# Information shown
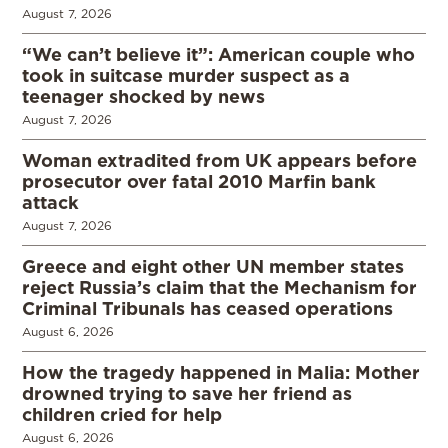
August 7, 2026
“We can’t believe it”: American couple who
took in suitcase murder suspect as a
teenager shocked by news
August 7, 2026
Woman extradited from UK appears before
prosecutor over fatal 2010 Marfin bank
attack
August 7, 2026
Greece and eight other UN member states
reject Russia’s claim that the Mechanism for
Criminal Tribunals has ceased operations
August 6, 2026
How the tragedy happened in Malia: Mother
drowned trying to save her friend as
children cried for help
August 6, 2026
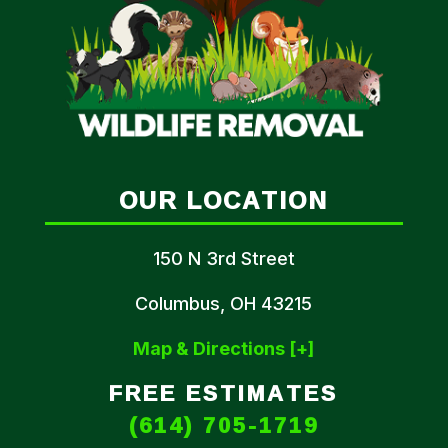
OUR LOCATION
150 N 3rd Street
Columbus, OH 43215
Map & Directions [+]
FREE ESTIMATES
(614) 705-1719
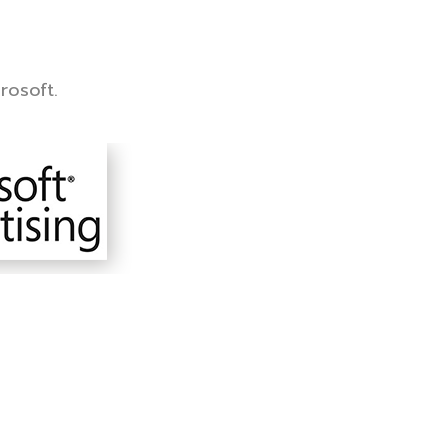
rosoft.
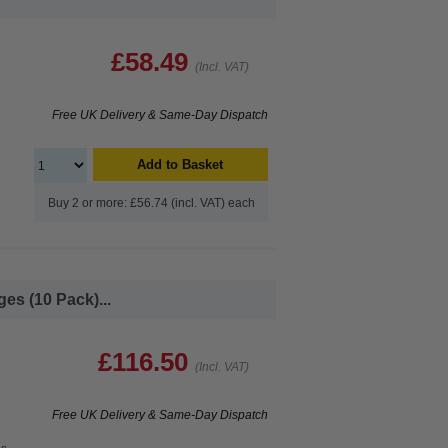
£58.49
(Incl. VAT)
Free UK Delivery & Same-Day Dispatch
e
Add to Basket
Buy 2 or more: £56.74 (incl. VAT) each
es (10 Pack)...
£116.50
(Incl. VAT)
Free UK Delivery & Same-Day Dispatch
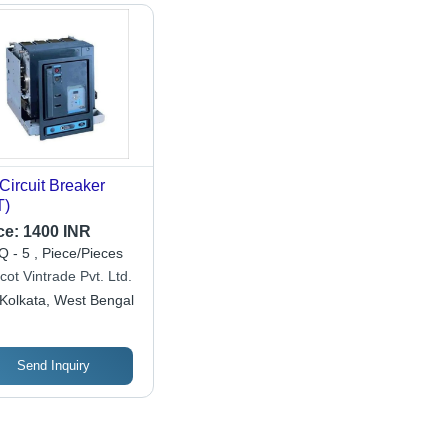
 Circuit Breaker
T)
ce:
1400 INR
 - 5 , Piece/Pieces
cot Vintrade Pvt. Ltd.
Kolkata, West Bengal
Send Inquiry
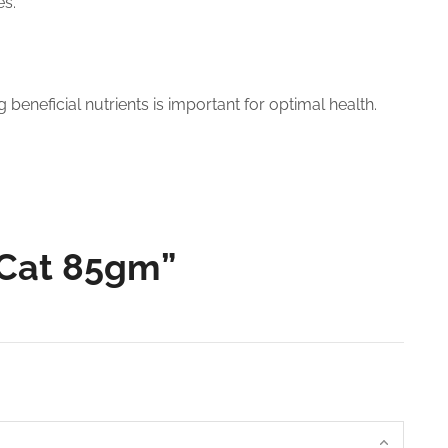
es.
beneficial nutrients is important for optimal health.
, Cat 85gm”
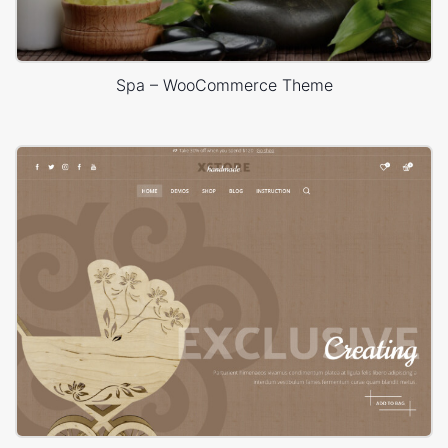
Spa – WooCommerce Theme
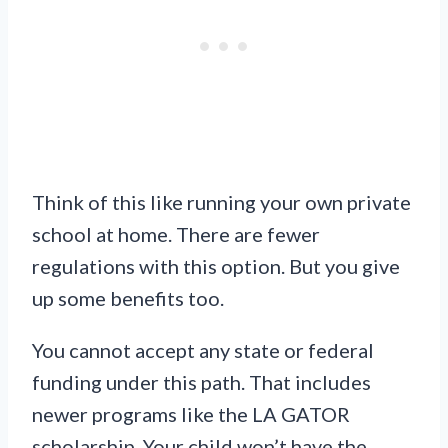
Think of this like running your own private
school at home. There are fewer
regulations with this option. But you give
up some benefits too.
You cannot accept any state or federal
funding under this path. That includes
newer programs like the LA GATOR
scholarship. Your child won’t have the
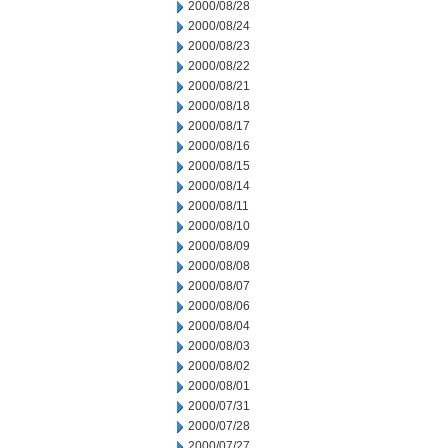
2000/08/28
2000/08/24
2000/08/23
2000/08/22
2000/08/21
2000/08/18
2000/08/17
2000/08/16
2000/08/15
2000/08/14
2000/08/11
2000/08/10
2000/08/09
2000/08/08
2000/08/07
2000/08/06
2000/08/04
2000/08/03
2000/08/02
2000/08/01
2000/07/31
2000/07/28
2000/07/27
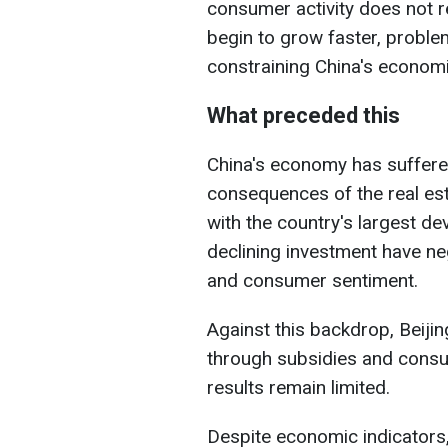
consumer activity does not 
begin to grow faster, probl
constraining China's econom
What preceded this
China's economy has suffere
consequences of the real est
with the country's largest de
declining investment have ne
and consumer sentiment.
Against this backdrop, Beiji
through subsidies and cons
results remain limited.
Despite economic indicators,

# Your instructions
Give the count of lines in the material containing "this". The reply is that number alone.

# Result
5